Google taught DeepMind to play Atari games all on its own, but letting humans help may be faster, according to researchers from Microsoft and Germany. They invited folks of varying skills to play five Atari 2600 titles: Ms. Pac-Man, Space Invaders, Video Pinball, Q*Bert and Montezuma's Revenge. After watching 45 hours of human gameplay, the algorithm could beat its mentors at pinball, though it struggled at Montezuma's revenge -- just as Deepmind did.
Unlike with DeepMind's trial-and-error methods (below), however, the human-aided AI learned to play the games in less time than other AI systems. "Current state-of-the-art approaches require millions of training samples," the paper states. "A promising way to tackle this problem is to augment [deep learning] from human demonstrations."
In the end, the study collected 45 hours of 60 fps gameplay, around 9.7 million frames in all. After crunching that data, the machine could beat humans at pinball and match them at Q*Bert and Space Invaders, though it was overmatched in both Ms. Pac-Man and Montezuma's Revenge.

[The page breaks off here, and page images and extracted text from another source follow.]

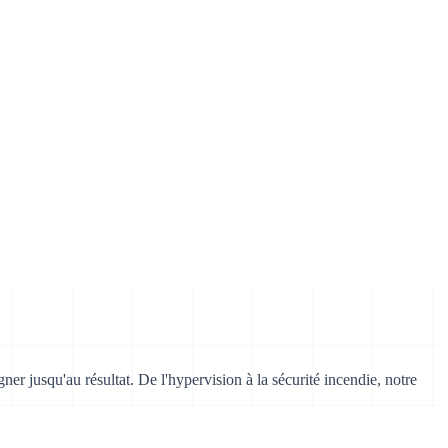
jusqu'au résultat. De l'hypervision à la sécurité incendie, notre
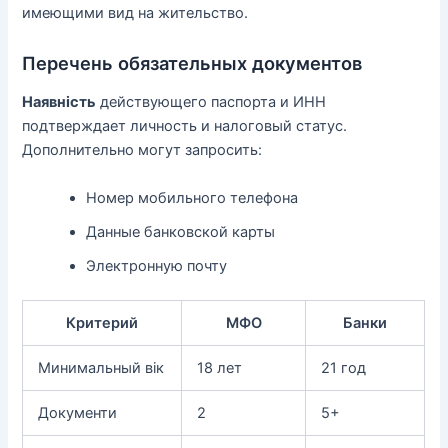
имеющими вид на жительство.
Перечень обязательных документов
Наявність
действующего паспорта и ИНН
подтверждает личность и налоговый статус.
Дополнительно могут запросить:
Номер мобильного телефона
Данные банковской карты
Электронную почту
Критерий
МФО
Банки
Минимальный вік
18 лет
21 год
Документи
2
5+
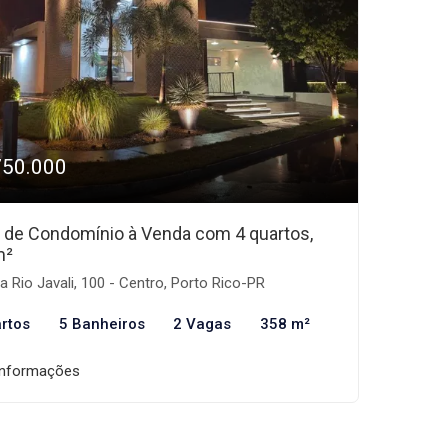
750.000
 de Condomínio à Venda com 4 quartos,
m²
 Rio Javali, 100 - Centro, Porto Rico-PR
rtos
5 Banheiros
2 Vagas
358 m²
informações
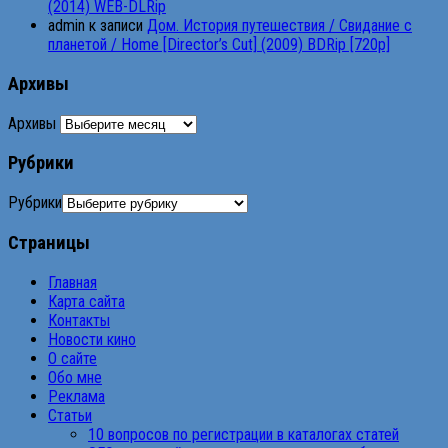
(2014) WEB-DLRip
admin
к записи
Дом. История путешествия / Свидание с
планетой / Home [Director’s Cut] (2009) BDRip [720p]
Архивы
Архивы
Рубрики
Рубрики
Страницы
Главная
Карта сайта
Контакты
Новости кино
О сайте
Обо мне
Реклама
Статьи
10 вопросов по регистрации в каталогах статей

The team acknowledges that the latter, more strategy-oriented titles are still giving the machine fits. However, it found that recording the feats of better players gives better results, so it's using that data to tweak the next round of research. "The most important development of the dataset is to collect more data from professional players who achieve higher scores," the researchers explain. If you want to do your own study, the massive 12.5 GB dataset is available for anyone to use.